CADASTRE-SE

 

E são dois anos de Dendê Eletrônico...
por Adriana Favilla - 03/01/2012.


E são dois “grandes anos” para o Dendê Eletrônico. Quando pensei nele lá trás, imaginei que não fosse passar de um mero blog. Fui criando parcerias e juntando pessoas que realmente acreditavam no meu sonho absurdo de colocar no ar um site sério que só falasse de música eletrônica. Não sei se vocês já repararam, mas não gosto muito de coberturas. A não ser aquelas imperdíveis (que já perdi por falta de uma pessoa que só faça isso para o site). Mas não suporto a ideia de saber que tem pessoas que entram no Dendê só para ver suas fotos.

 

Ele foi criado, pensado, embasado na mais objetiva vontade de falar SOMENTE de música eletrônica. Não quero ninguém entrando lá para ver suas fotos, se saiu bem em tal click ou não. Por mais que eu possa estar nadando contra a maré, o Dendê é um filho de dois anos e que vem alimentando e muito quem gosta MESMO de e-music.  Não quero perguntas idiotas, normais “como você virou DJ?” e afins.  Gosto quando alguns DJs (e não foram poucos) me respondem: “Nunca respondi a uma entrevista tão inteligente”.  Obrigada a quem me disse isso e os próprios sabem quem são. Não...não são de Salvador só para cortar um pouco da curiosidade alheia, risos...

 

Dentro destes dois anos, observei muito a cena soteropolitana e um pouco da baiana também que começou a se expressar como um todo. Em 100%, caindo na realidade, temos 60% de “elos”, “alianças” e afins que impedem DJs de ir e vir. É fato!  Os que querem mostrar o que realmente valem, saem do Estado e aí sim começam a ser respeitados aqui dentro. Começam a ter seu cachê devidamente pago. Porque custo é uma coisa, valor é outra! Em tudo, inclusive na música eletrônica. Em Salvador, os “tais valores” são extremamente distorcidos.  Infelizmente... E poucos, com medo de se comprometer com tal e tal contratante (até não os acho totalmente errados), tem a tal política de boa vizinhança. Afinal, precisam continuar tocando não é?

 

E aí? O quê dizer para os novos que estão doidos para sentir a energia que a gente vê em uma cabine? Como ficam?

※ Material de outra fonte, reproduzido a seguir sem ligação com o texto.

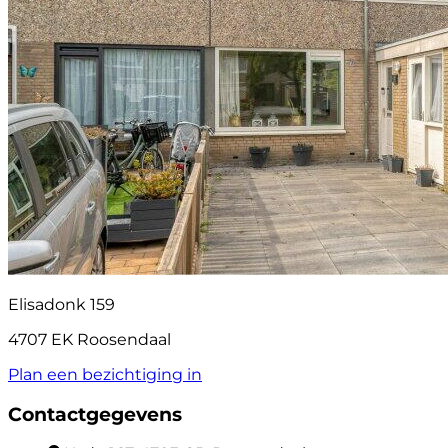
Elisadonk 159
4707 EK Roosendaal
Plan een bezichtiging in
Contactgegevens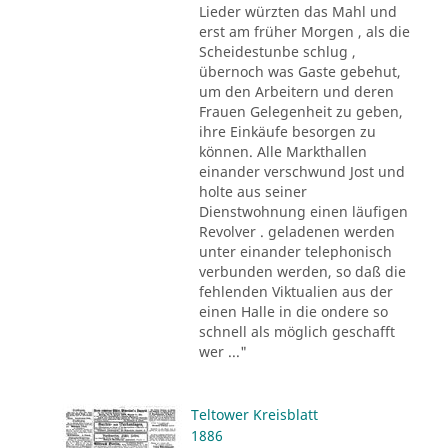
Lieder würzten das Mahl und
erst am früher Morgen , als die
Scheidestunbe schlug ,
übernoch was Gaste gebehut,
um den Arbeitern und deren
Frauen Gelegenheit zu geben,
ihre Einkäufe besorgen zu
können. Alle Markthallen
einander verschwund Jost und
holte aus seiner
Dienstwohnung einen läufigen
Revolver . geladenen werden
unter einander telephonisch
verbunden werden, so daß die
fehlenden Viktualien aus der
einen Halle in die ondere so
schnell als möglich geschafft
wer ..."
Teltower Kreisblatt
1886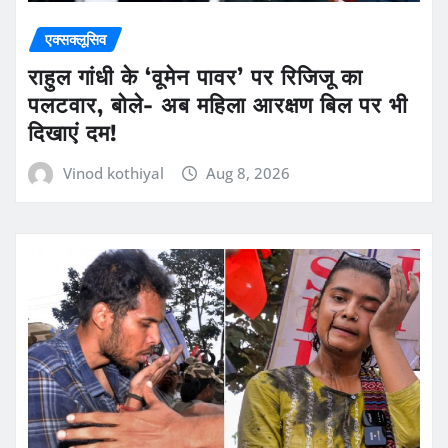
एक्सक्लूसिव
राहुल गांधी के ‘वूमेन पावर’ पर रिजिजू का
पलटवार, बोले- अब महिला आरक्षण बिल पर भी
दिखाएं दम!
Vinod kothiyal
Aug 8, 2026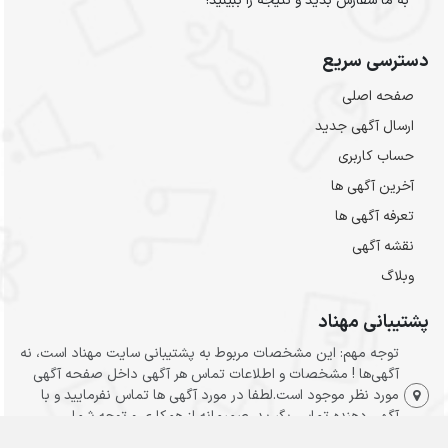
به ما سفارش بدید و نتیجه را ببینید!
دسترسی سریع
صفحه اصلی
ارسال‌ آگهی جدید
حساب کاربری
آخرین آگهی ها
تعرفه آگهی ها
نقشه آگهی
وبلاگ
پشتیبانی مهناد
توجه مهم: این مشخصات مربوط به پشتیبانی سایت مهناد است، نه
آگهی‌ها ! مشخصات و اطلاعات تماس هر آگهی داخل صفحه آگهی
مورد نظر موجود است.لطفا در مورد آگهی ها تماس نفرمایید و با
آگهی دهنده تماس بگیرید. صمیمانه از همکاری و توجه شما
سپاسگذاریم.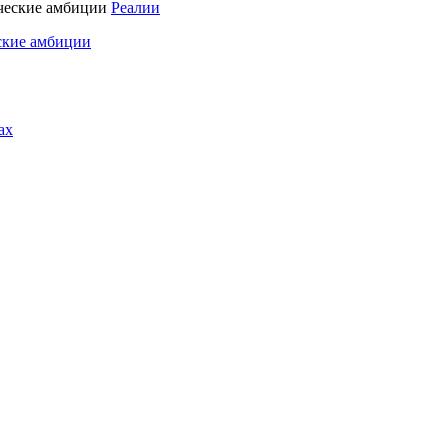
Реалии
ские амбиции
ах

Que caminho seguirão? Já que os empresários e produtores de dentro só sabem chamar A, B ou C do circuito brasileiro que sequer entendem uma pista (claro que não são todos, obviedade comentar isto aqui). Das duas uma: atocham as pessoas com seu som e ponto final ou amolecem perante a uma pista morta e de Madonna a Lady Gaga tudo aparece. É a verdade, é a real de Salvador. Será que ninguém comenta em seus grupos? Será que nunca ninguém pensou: “Poxa, fulano chamou tal DJ bombado de fora para tocar, mas quem arrebentou mesmo foi cicrano daqui mesmo da terrinha”.

 

Temos DJs em Salvador MUITO BONS que são profundamente desrespeitados pelas panelinhas que são formadas e que não abrem nem uma brecha da tampa para ninguém mais entrar. Panelinhas estas visíveis para olhos atentos e observadores. Os meus são, não sei os seus...

 

Mesmo com dois anos de site com sangue soteropolitano, este não é uma coluna de “to cheia disso”. Não...é uma coluna de desabafo mesmo. Uma coluna que tenta, sei lá porquê, chamar a atenção de quem ainda tem ética profissional para o que temos visto acontecer com a música eletrônica em Salvador. 

 

E isto não se limita somente ao lado de cá...e os baladeiros? Não seria hora de pararem de procurar no flyer se tem a frase mágica “Open Bar” e irem à festa porque querem se divertir e curtem tal ou tal DJ?  São dois lados de uma moeda complicadíssima de lidar... Mais fácil de lidar é a moeda do Duas Caras do Batman...

 

Enfim, como é minha coluna e posso falar o que penso sem citar nomes e ser severamente punida por isso, parabenizo aos grandes profissionais (porque creiam: eles existem em solo baiano) que lutam, que suam, que pesquisam, que levantam a voz, que sabem MUITO BEM conduzir uma pista e que querem que a Bahia seja um Estado visto não só como a área de lazer do axé, mas também como o grande playground da boa música eletrônica.

 

E o meu muito obrigada a cada um de vocês que dão todo apoio possível ao Dendê Eletrônico. Continuaremos nesse passo, reformulando ideias, focando no que de melhor exista em e-music séria! Obrigada, mais uma vez por nos deixar entrar em seu território...obrigada!